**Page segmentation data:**

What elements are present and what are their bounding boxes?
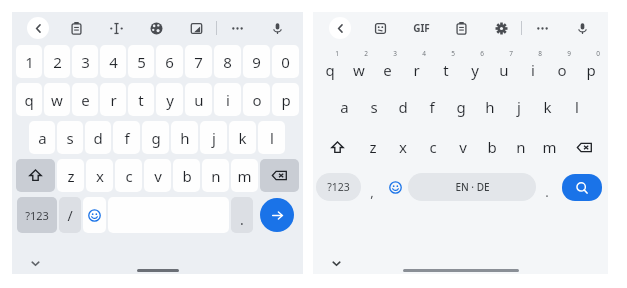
button[interactable]: g xyxy=(142,121,169,154)
button[interactable]: r xyxy=(100,83,126,116)
button[interactable]: Hide keyboard xyxy=(327,254,345,272)
button[interactable]: r xyxy=(402,48,431,86)
button[interactable]: . xyxy=(536,168,558,206)
button[interactable]: b xyxy=(477,128,506,166)
button[interactable]: d xyxy=(388,88,417,126)
button[interactable]: v xyxy=(448,128,477,166)
button[interactable]: i xyxy=(214,83,241,116)
button[interactable]: k xyxy=(533,88,562,126)
button[interactable]: Back xyxy=(18,12,57,44)
button[interactable]: q xyxy=(16,83,42,116)
button[interactable]: s xyxy=(57,121,83,154)
button[interactable]: a xyxy=(330,88,359,126)
button[interactable]: t xyxy=(128,83,154,116)
button[interactable]: m xyxy=(231,159,258,192)
button[interactable]: w xyxy=(344,48,373,86)
button[interactable]: / xyxy=(59,197,81,233)
button[interactable]: Shift xyxy=(316,128,358,166)
button[interactable]: t xyxy=(431,48,460,86)
button[interactable]: ?123 xyxy=(17,197,57,233)
staticText: h xyxy=(180,128,190,148)
button[interactable]: . xyxy=(231,197,253,233)
button[interactable]: Emoji xyxy=(383,168,408,206)
button[interactable]: y xyxy=(460,48,489,86)
button[interactable]: f xyxy=(417,88,446,126)
button[interactable]: Backspace xyxy=(564,128,605,166)
button[interactable]: k xyxy=(229,121,256,154)
button[interactable]: Enter xyxy=(260,198,294,232)
button[interactable]: 5 xyxy=(128,45,154,78)
button[interactable]: j xyxy=(504,88,533,126)
button[interactable]: c xyxy=(418,128,448,166)
staticText: w xyxy=(353,60,365,80)
button[interactable]: g xyxy=(446,88,475,126)
button[interactable]: x xyxy=(86,159,113,192)
button[interactable]: 8 xyxy=(214,45,241,78)
button[interactable]: c xyxy=(115,159,142,192)
button[interactable]: j xyxy=(200,121,227,154)
button[interactable]: e xyxy=(72,83,98,116)
button[interactable]: 9 xyxy=(243,45,270,78)
button[interactable] xyxy=(16,159,55,192)
staticText: m xyxy=(237,166,252,186)
button[interactable]: Back xyxy=(319,12,360,44)
button[interactable]: 7 xyxy=(185,45,212,78)
button[interactable]: e xyxy=(373,48,402,86)
staticText: q xyxy=(325,60,335,80)
button[interactable]: 3 xyxy=(72,45,98,78)
button[interactable]: l xyxy=(562,88,591,126)
button[interactable]: w xyxy=(44,83,70,116)
button[interactable]: ?123 xyxy=(316,173,361,201)
button[interactable]: i xyxy=(518,48,547,86)
button[interactable]: s xyxy=(359,88,388,126)
button[interactable]: More options xyxy=(522,12,562,44)
button[interactable]: Voice input xyxy=(562,12,602,44)
button[interactable]: z xyxy=(57,159,84,192)
button[interactable]: n xyxy=(202,159,229,192)
button[interactable]: y xyxy=(156,83,183,116)
button[interactable]: Text editing xyxy=(96,12,136,44)
button[interactable]: u xyxy=(185,83,212,116)
button[interactable]: h xyxy=(171,121,198,154)
button[interactable]: a xyxy=(29,121,55,154)
button[interactable]: v xyxy=(144,159,171,192)
button[interactable]: EN · DE xyxy=(408,173,536,201)
button[interactable]: Themes xyxy=(136,12,176,44)
button[interactable]: Clipboard xyxy=(57,12,96,44)
button[interactable]: p xyxy=(576,48,605,86)
button[interactable]: Clipboard xyxy=(441,12,481,44)
button[interactable]: n xyxy=(506,128,535,166)
button[interactable]: 0 xyxy=(272,45,299,78)
button[interactable]: Settings xyxy=(481,12,521,44)
button[interactable]: f xyxy=(113,121,140,154)
staticText: d xyxy=(398,97,408,117)
button[interactable]: Emoji xyxy=(83,197,106,233)
button[interactable]: 4 xyxy=(100,45,126,78)
button[interactable]: o xyxy=(547,48,576,86)
button[interactable]: h xyxy=(475,88,504,126)
button[interactable]: p xyxy=(272,83,299,116)
button[interactable]: o xyxy=(243,83,270,116)
button[interactable]: GIF xyxy=(401,12,441,44)
button[interactable]: x xyxy=(388,128,418,166)
button[interactable]: u xyxy=(489,48,518,86)
staticText: g xyxy=(456,97,466,117)
button[interactable]: d xyxy=(85,121,111,154)
button[interactable]: Voice input xyxy=(257,12,297,44)
button[interactable]: m xyxy=(535,128,564,166)
button[interactable]: b xyxy=(173,159,200,192)
button[interactable]: l xyxy=(258,121,285,154)
button[interactable]: , xyxy=(361,168,383,206)
button[interactable]: Hide keyboard xyxy=(26,254,44,272)
button[interactable]: Search xyxy=(562,174,602,201)
button[interactable]: 2 xyxy=(44,45,70,78)
button[interactable]: z xyxy=(358,128,388,166)
button[interactable]: 1 xyxy=(16,45,42,78)
button[interactable]: Stickers xyxy=(360,12,401,44)
button[interactable]: q xyxy=(316,48,344,86)
button[interactable]: Translate xyxy=(176,12,216,44)
button[interactable] xyxy=(260,159,299,192)
button[interactable]: More options xyxy=(217,12,257,44)
button[interactable]: 6 xyxy=(156,45,183,78)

**The task:** What is the number of lines above that contain "Hide"? Answer with that number only.

**Your response:** 2